*Task prompt*
The records below are to be transcribed exactly from their first line to the line that has "VTEC# 5 (CON)", inclusive, with every picture omitted.

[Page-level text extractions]
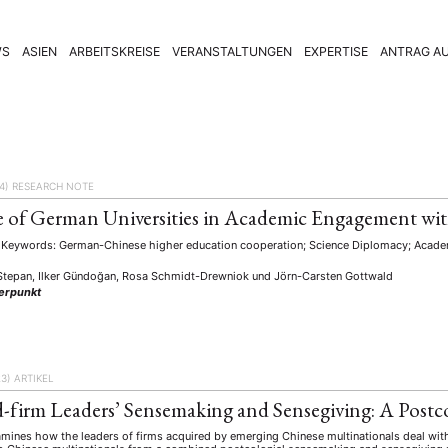
WS
ASIEN
ARBEITSKREISE
VERANSTALTUNGEN
EXPERTISE
ANTRAG AU
4)
RESEARCH NOTE
 of German Universities in Academic Engagement wi
Keywords: German-Chinese higher education cooperation; Science Diplomacy; Academ
Stepan, Ilker Gündoğan, Rosa Schmidt-Drewniok
und
Jörn-Carsten Gottwald
erpunkt
23)
ARTIKEL
-firm Leaders’ Sensemaking and Sensegiving: A Postco
mines how the leaders of firms acquired by emerging Chinese multinationals deal with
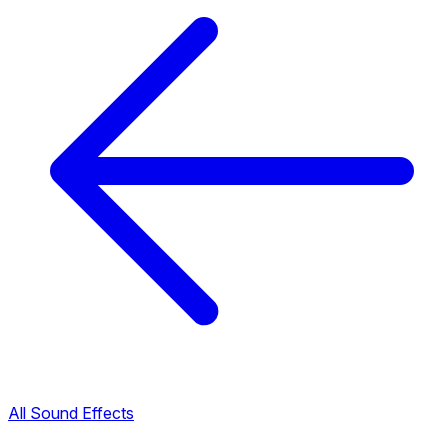
All Sound Effects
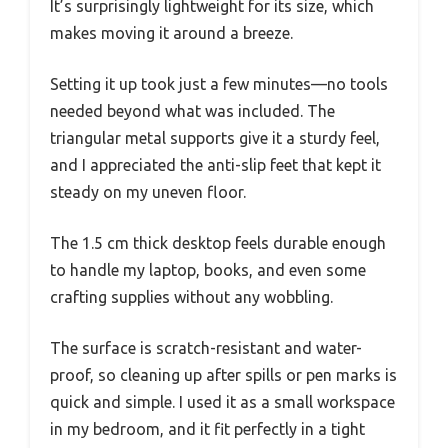
It’s surprisingly lightweight for its size, which
makes moving it around a breeze.
Setting it up took just a few minutes—no tools
needed beyond what was included. The
triangular metal supports give it a sturdy feel,
and I appreciated the anti-slip feet that kept it
steady on my uneven floor.
The 1.5 cm thick desktop feels durable enough
to handle my laptop, books, and even some
crafting supplies without any wobbling.
The surface is scratch-resistant and water-
proof, so cleaning up after spills or pen marks is
quick and simple. I used it as a small workspace
in my bedroom, and it fit perfectly in a tight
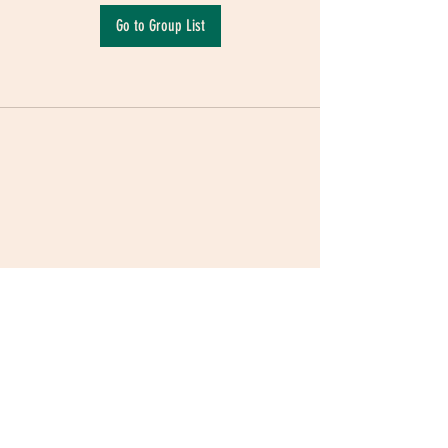
Go to Group List
Terms & Conditions
|
Privacy Policy
|
Delivery
Policy | Pune | Nagpur
©2021 Mauji - The Time Cafe & Spaces |
Trawork LLP | CreativeShala LLP | Third Space
Hospitality and Space Solution Pvt. Ltd.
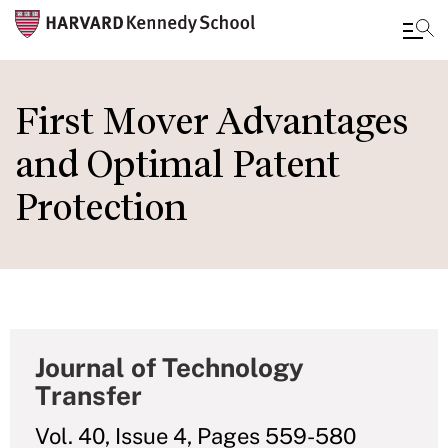
Skip
to
First Mover Advantages
main
and Optimal Patent
content
Protection
Journal of Technology
Transfer
Vol. 40, Issue 4, Pages 559-580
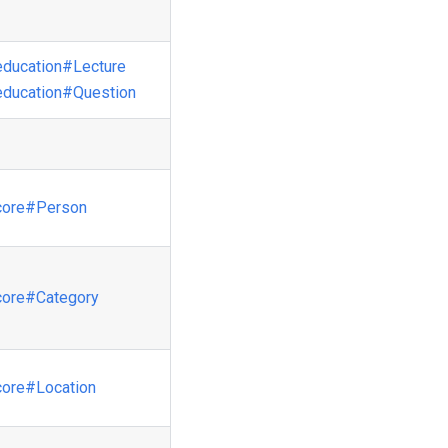
education
#Lecture
education
#Question
core
#Person
core
#Category
core
#Location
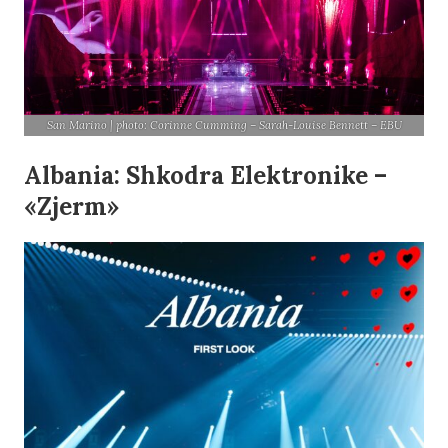
San Marino | photo: Corinne Cumming – Sarah-Louise Bennett – EBU
Albania: Shkodra Elektronike –
«Zjerm»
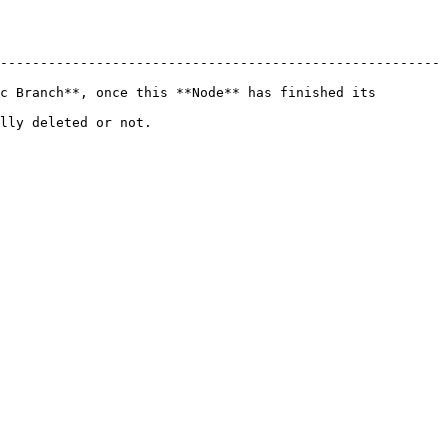
-------------------------------------------------------
c Branch**, once this **Node** has finished its 
                         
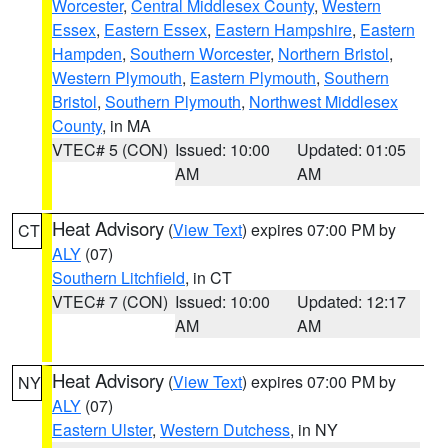
Worcester
,
Central Middlesex County
,
Western
Essex
,
Eastern Essex
,
Eastern Hampshire
,
Eastern
Hampden
,
Southern Worcester
,
Northern Bristol
,
Western Plymouth
,
Eastern Plymouth
,
Southern
Bristol
,
Southern Plymouth
,
Northwest Middlesex
County
, in MA
VTEC# 5 (CON)
Issued: 10:00
Updated: 01:05
AM
AM
Heat Advisory
(
View Text
) expires 07:00 PM by
CT
ALY
(07)
Southern Litchfield
, in CT
VTEC# 7 (CON)
Issued: 10:00
Updated: 12:17
AM
AM
Heat Advisory
(
View Text
) expires 07:00 PM by
NY
ALY
(07)
Eastern Ulster
,
Western Dutchess
, in NY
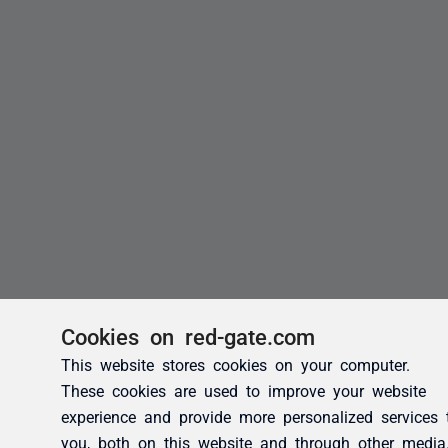
Cookies on red-gate.com
This website stores cookies on your computer.
These cookies are used to improve your website
experience and provide more personalized services 
you, both on this website and through other media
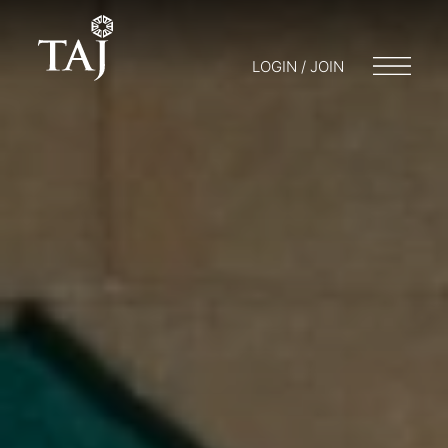
LOGIN / JOIN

*Answer to this exercise*
WS
ASIEN
ARBEITSKREISE
VERANSTALTUNGEN
EXPERTISE
ANTRAG AU
4)
RESEARCH NOTE
 of German Universities in Academic Engagement wi
Keywords: German-Chinese higher education cooperation; Science Diplomacy; Academ
Stepan, Ilker Gündoğan, Rosa Schmidt-Drewniok
und
Jörn-Carsten Gottwald
erpunkt
23)
ARTIKEL
-firm Leaders’ Sensemaking and Sensegiving: A Postco
mines how the leaders of firms acquired by emerging Chinese multinationals deal with
All Sound Effects
It’s surprisingly lightweight for its size, which
makes moving it around a breeze.
Setting it up took just a few minutes—no tools
needed beyond what was included. The
triangular metal supports give it a sturdy feel,
and I appreciated the anti-slip feet that kept it
steady on my uneven floor.
The 1.5 cm thick desktop feels durable enough
to handle my laptop, books, and even some
crafting supplies without any wobbling.
The surface is scratch-resistant and water-
proof, so cleaning up after spills or pen marks is
quick and simple. I used it as a small workspace
in my bedroom, and it fit perfectly in a tight
Go to Group List
Terms & Conditions
|
Privacy Policy
|
Delivery
Policy | Pune | Nagpur
©2021 Mauji - The Time Cafe & Spaces |
Trawork LLP | CreativeShala LLP | Third Space
Hospitality and Space Solution Pvt. Ltd.
Skip
to
First Mover Advantages
main
and Optimal Patent
content
Protection
Journal of Technology
Transfer
Vol. 40, Issue 4, Pages 559-580
education
#Lecture
education
#Question
core
#Person
core
#Category
core
#Location
San Marino | photo: Corinne Cumming – Sarah-Louise Bennett – EBU
Albania: Shkodra Elektronike –
«Zjerm»
-------------------------------------------------------
c Branch**, once this **Node** has finished its 
                         
Worcester
,
Central Middlesex County
,
Western
Essex
,
Eastern Essex
,
Eastern Hampshire
,
Eastern
Hampden
,
Southern Worcester
,
Northern Bristol
,
Western Plymouth
,
Eastern Plymouth
,
Southern
Bristol
,
Southern Plymouth
,
Northwest Middlesex
County
, in MA
VTEC# 5 (CON)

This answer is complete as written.